Blue Brain Project: Build a virtual brain in a supercomputer
In 2005, a team of researchers at the Brain and Mind Institute of the École Polytechnique in Lausanne, Switzerland set out to do some truly wonderful things. Led by neuroscientist Henry Markram, the team, known as the Blue Brain Project, spent two years tearing down rat brains to the molecular level and using what they learned to reverse-engineer a highly detailed, functioning computer model of a rat's cortical column—a basic building block of brain structure.

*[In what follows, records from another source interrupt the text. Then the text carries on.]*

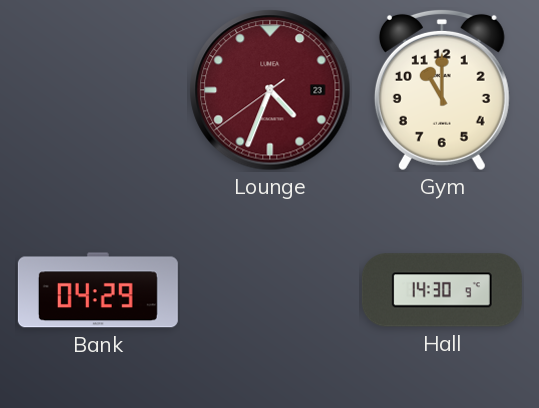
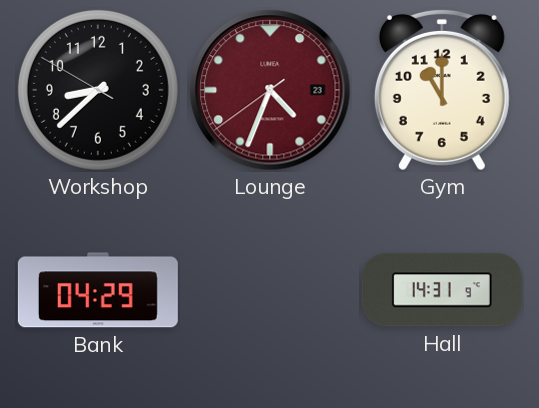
Workshop: none -> 8:37
Hall: 14:30 -> 14:31
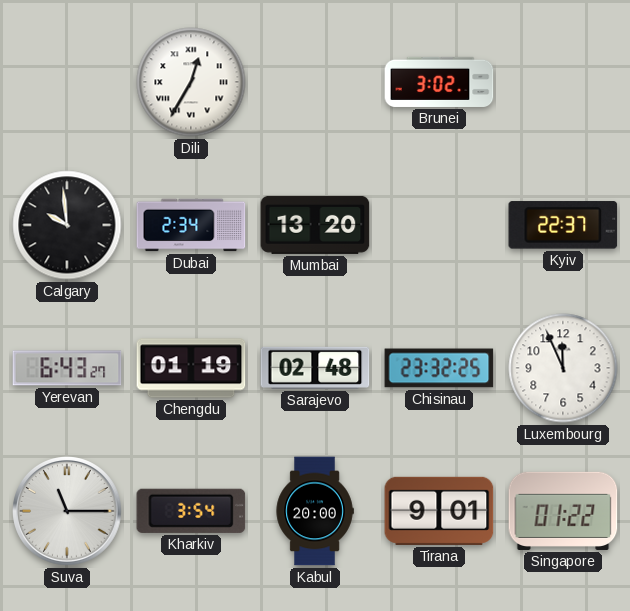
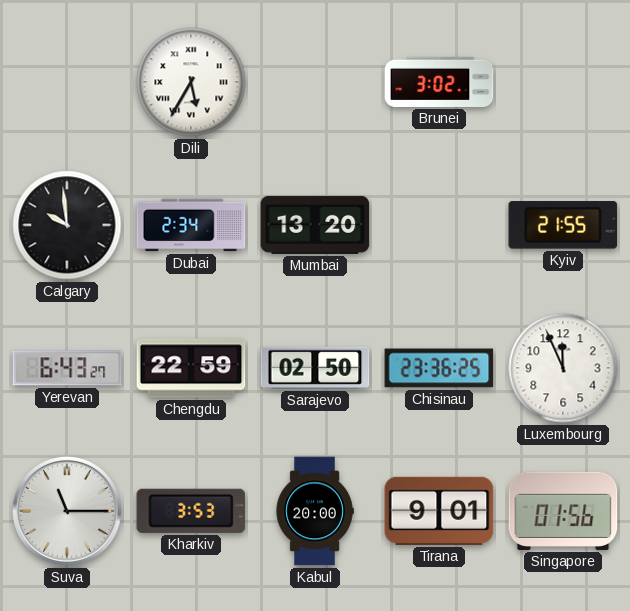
Dili: 12:35 -> 5:35
Kyiv: 22:37 -> 21:55
Chengdu: 01:19 -> 22:59
Sarajevo: 02:48 -> 02:50
Chisinau: 23:32 -> 23:36
Kharkiv: 3:54 -> 3:53
Singapore: 01:22 -> 01:56
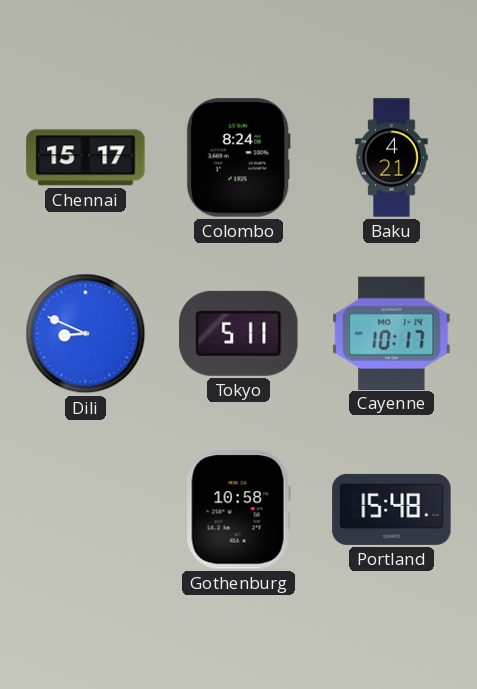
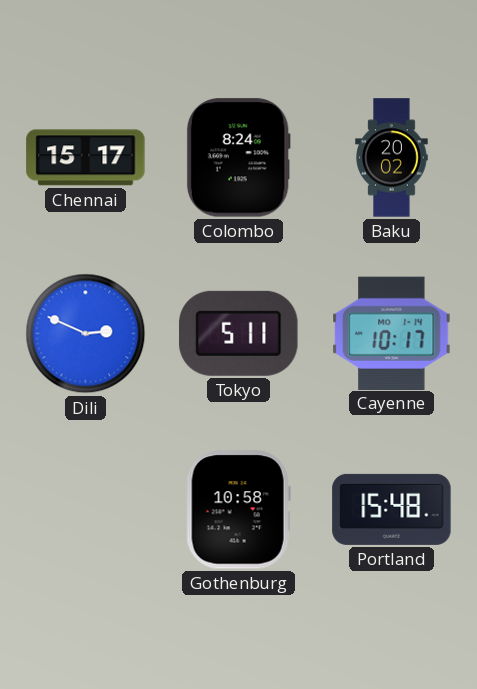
Baku: 4:21 -> 20:02
Dili: 8:49 -> 2:49
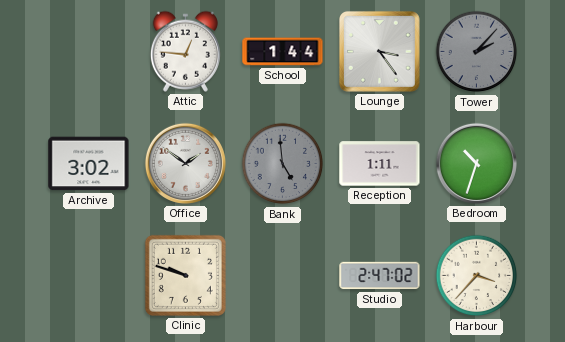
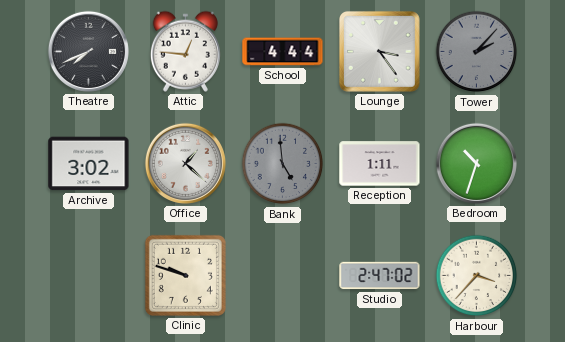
Theatre: none -> 7:41
School: 1:44 -> 4:44
Office: 1:51 -> 1:22
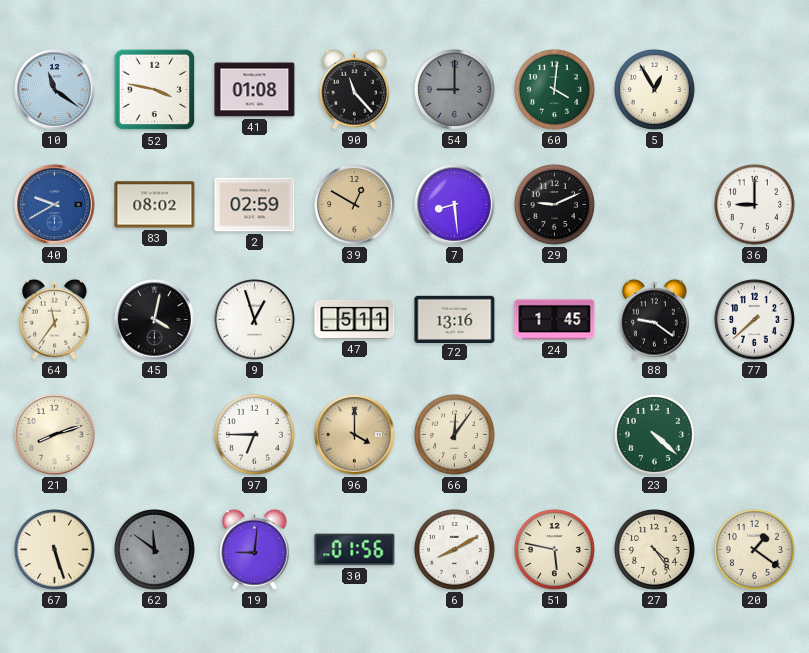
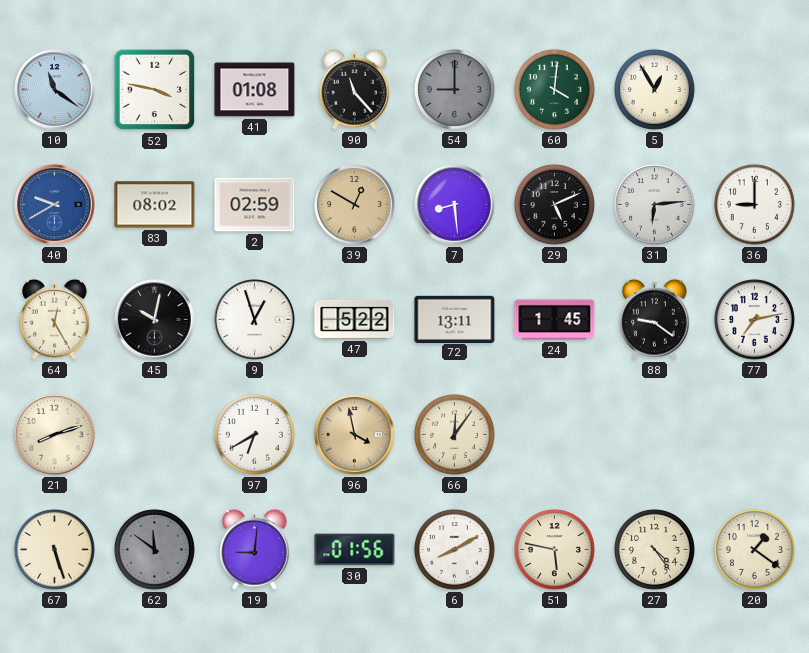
29: 9:11 -> 5:11
31: none -> 6:14
64: 11:36 -> 12:25
45: 4:02 -> 10:02
47: 5:11 -> 5:22
72: 13:16 -> 13:11
77: 7:38 -> 7:13
97: 6:45 -> 6:40
96: 4:00 -> 3:58
23: 4:22 -> none
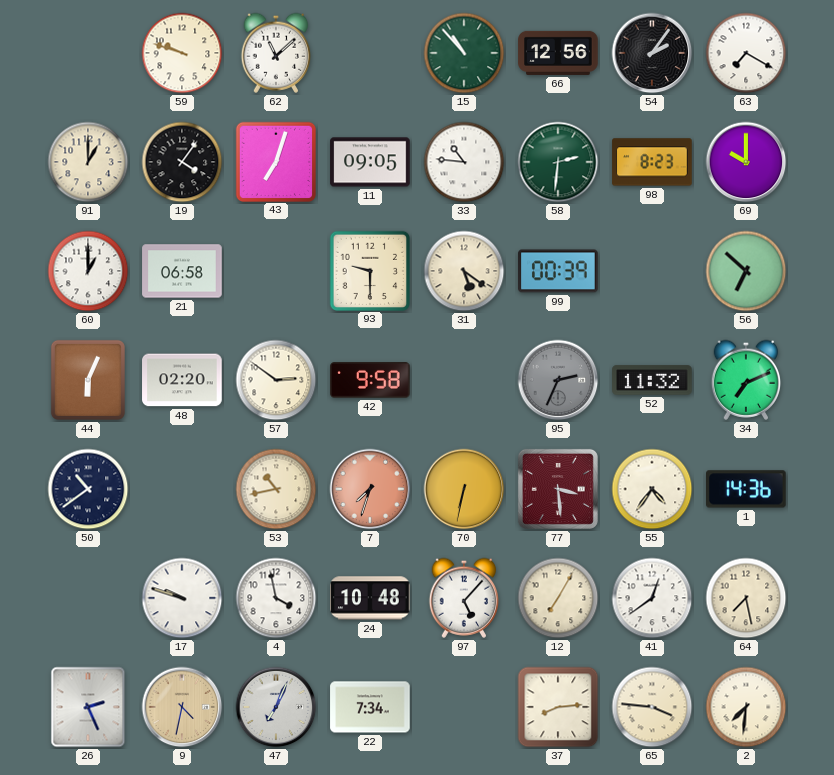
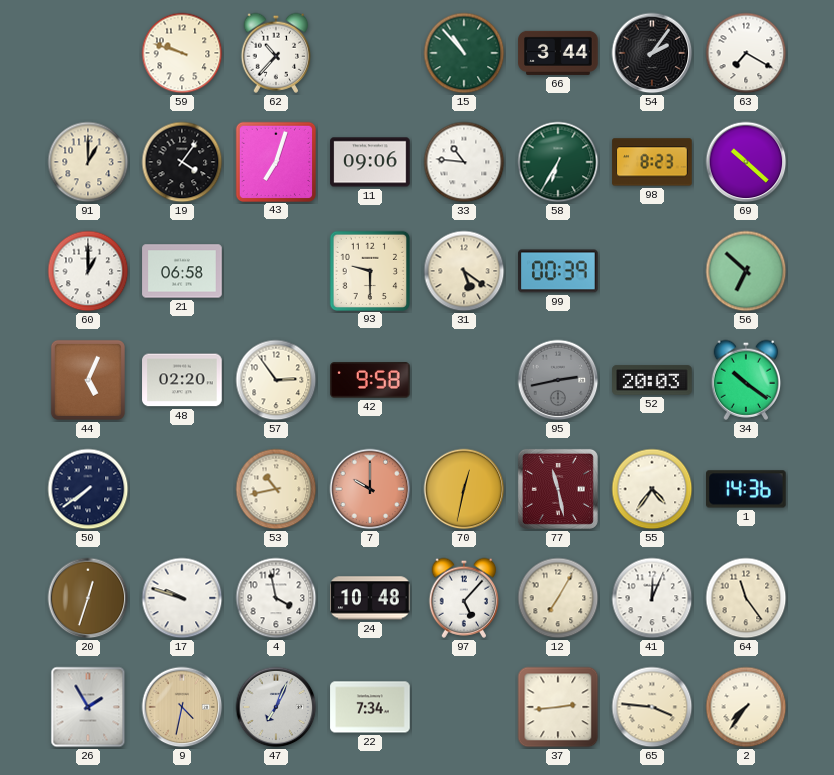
62: 11:08 -> 10:37
66: 12:56 -> 3:44
11: 09:05 -> 09:06
58: 2:31 -> 6:35
69: 10:00 -> 10:22
44: 6:04 -> 5:04
57: 2:51 -> 2:54
95: 2:34 -> 2:43
52: 11:32 -> 20:03
34: 7:11 -> 10:21
50: 10:39 -> 7:39
7: 7:33 -> 10:00
70: 6:32 -> 12:32
77: 3:29 -> 11:28
20: none -> 12:33
41: 12:39 -> 12:04
64: 7:28 -> 11:24
26: 2:26 -> 1:55
37: 8:14 -> 2:44
2: 7:31 -> 7:36
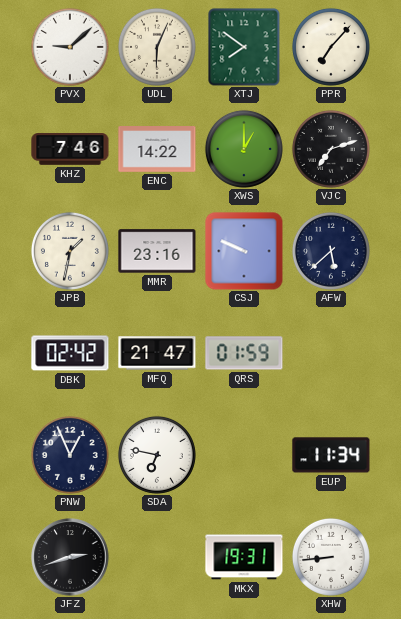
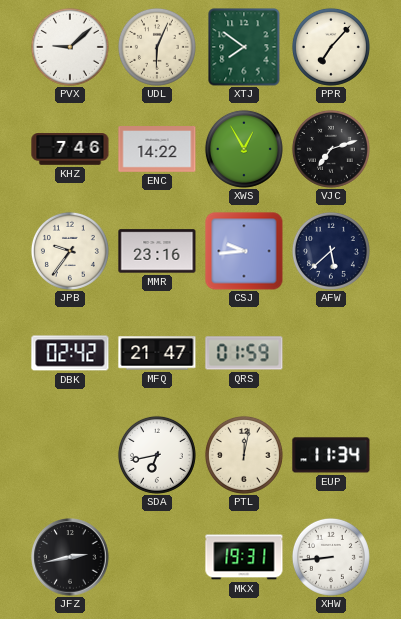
XWS: 1:00 -> 12:55
JPB: 1:32 -> 9:36
CSJ: 9:49 -> 9:44
PNW: 12:56 -> none
SDA: 6:47 -> 6:43
PTL: none -> 12:02
JFZ: 2:42 -> 2:43
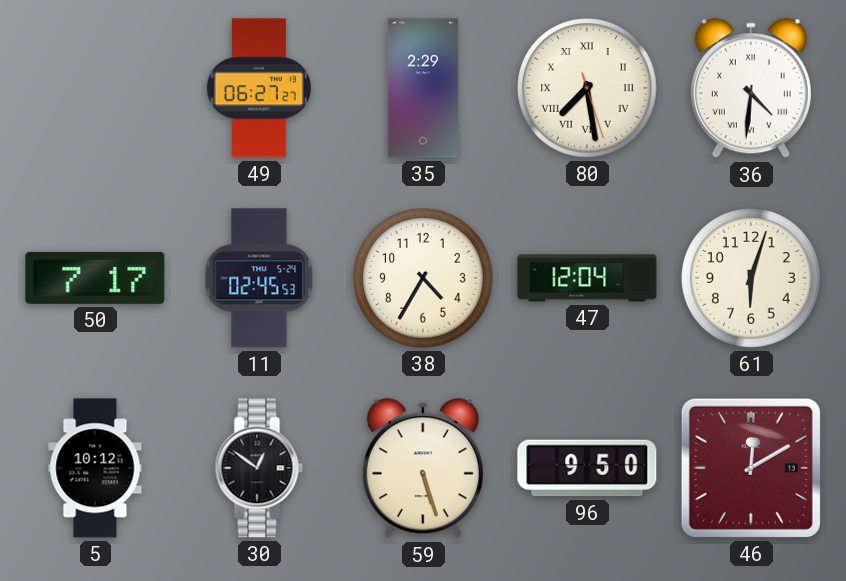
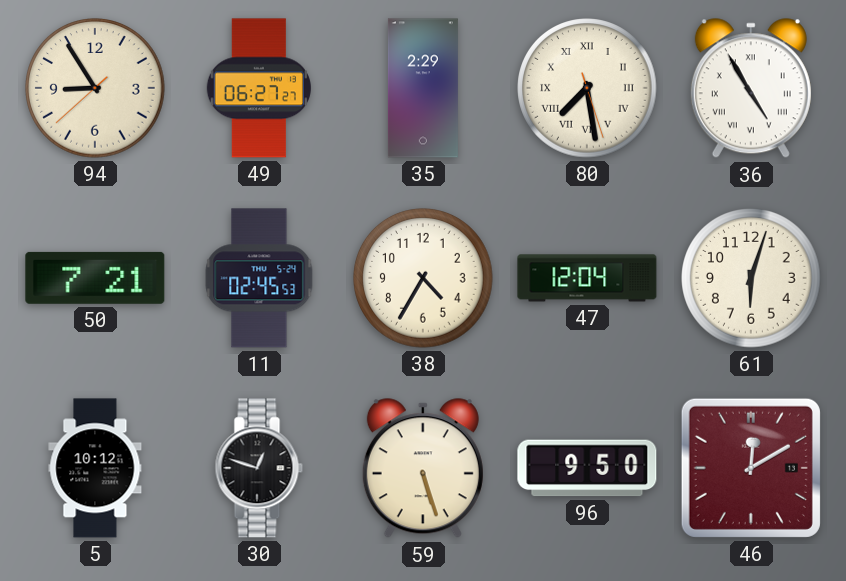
94: none -> 8:54
36: 4:31 -> 4:55
50: 7:17 -> 7:21
30: 12:51 -> 12:48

You know that brains start with neurons, cells that can transmit electrochemical signals. A single neuron is like one person, standing around by themselves and playing an instrument. A cortical column is like an orchestra, with thousands of neurons communicating and working together to accomplish a single task. There are 10,000 neurons in a single rat cortical column. Ten thousand neurons, an amazing amount of complexity—just to do something simple, like twitch a single whisker. To make a whole functional rat brain, you need 100,000 cortical columns. The larger, more complex human brain is even more astounding, with some 100,000 neurons to a single cortical column and perhaps as many as 2 million columns.
Recreating that on a computer requires a frightening amount of processing capability. Each neuron, alone, needs the equivalent of a standard laptop. The computer that the Swiss team used to model a single rat cortical column is a massive beast, one of the fastest supercomputers in the world. But it's still not enough to do what Markram and his team want to accomplish next. Their new goal: Model the form and function of the entire human brain, cortical column-by-cortical column—a task that's likely to take more than a decade.